(di Andrea Pinto) Sale sempre di più la tensione in Libia. Comuni manifestanti insieme ad esponenti delle milizie l’altro ieri sono andati sotto l’abitazione di Fayez al Serraj, il capo del Governo di Accordo Nazionale, per dimostrare il loro dissenso arrivando addirittura a minacciarlo di morte. E’ di poche ore la notizia, che il capo del Governo riconosciuto dall’Onu nel 2016, Fayez al Serraj ha annunciato che a fine ottobre si dimetterà dall’incarico.
Le tensioni sono nate dopo il cessate il fuoco dello scorso mese tra le due milizie contrapposte, quelle di al Serraj (supportate dalla Turchia) e quelle del generale Haftar (supportate da Russia ed in parte anche dalla Francia). Si sono registrati quindi i primi sfaldamenti all’interno delle Istituzioni poichè dopo mesi di guerra fatta strada per strada, di fatto la situazione sul campo non ha sortito gli effetti sperati. L’immobilismo politico, l’emergenza sanitaria da CoViD-19 e l’intromissione esterna da parte di Turchia e Russia non hanno entusiasmato più di tanto la popolazione libica alle prese con le difficoltà della vita reale (mancanza di acqua potabile, cibo e medicinali).

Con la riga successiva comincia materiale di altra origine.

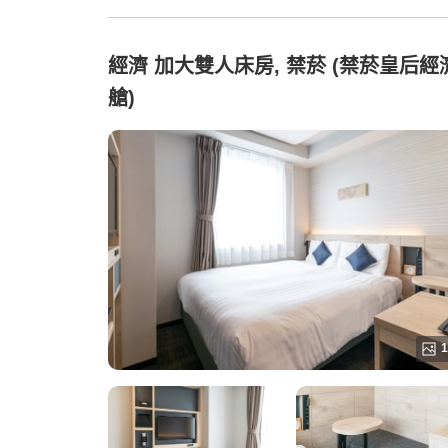
經濟 加大雙人床房, 禁菸 (禁菸皇后經
艙)
1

Non secondaria la forte crisi economica per effetto della chiusura dei pozzi petroliferi ad est da parte di Haftar. Riaperti solo di recente dal Noc comunque hanno causato la perdita di circa 20 miliardi di dollari al mese.
Sul Messaggero Federica Saini Fasanotti dell’Ispi ha analizzato la situazione: “La mossa del primo ministro non ha sorpreso gli osservatori. Le sue dimissioni però non hanno effetto immediato, segnale che forse l’obiettivo è soprattutto quello di placare gli animi, senza una reale volontà di cedere l’incarico a “un autorità” di cui non si conosce il nome e che difficilmente si materializzerà nelle prossime settimane”.
Di fronte alla mancanza di una leadership riconosciuta dalla Comunità Internazionale si starebbe lavorando ad una probabile riunione dei ministri degli Esteri del formato Berlino da tenere il 5 ottobre dopo i lavori dell’Assemblea generale delle Nazioni Unite. Obiettivo è quello di affidare il Paese in questa fase di interregno.
Per guidare la Libia, in attesa di andare a libere e democratiche elezioni (probabilmente a marzo 2021) si stanno valutando l’ex ambasciatore libico negli Emirati, il manager di Poste e telecomunicazioni ad Aguila Saleh ma anche il figlio di Gheddafi, Saif al Islam che starebbe anche spingendo con le sue tribù a trasferire la capitale da Tripoli a Sirte.
Per quanto riguarda l’Italia è ancora aperta la vicenda dei 18 marinai siciliani ancora trattenuti delle milizie di Haftar nel porto di Bengasi. La nostra diplomazia e i servizi stanno cercando di riportare a casa i marinai senza clamore per non compromettere i negoziati in corso. Alcuni cittadini a Bengasi hanno chiesto a ad Haftar di porre una condizione all’Italia: il rilascio di 4 presunti giovani calciatori, a loro dire, ma arrestati in Italia per traffico di migranti.
L’Italia a quanto pare starebbe anche lavorando sull’istituzione di un’area Sar (Search and rescue) in Tunisia. Ad oggi in quell’area di mare non è ancora prevista costringendo così Italia, Malta o Libia ad intervenire.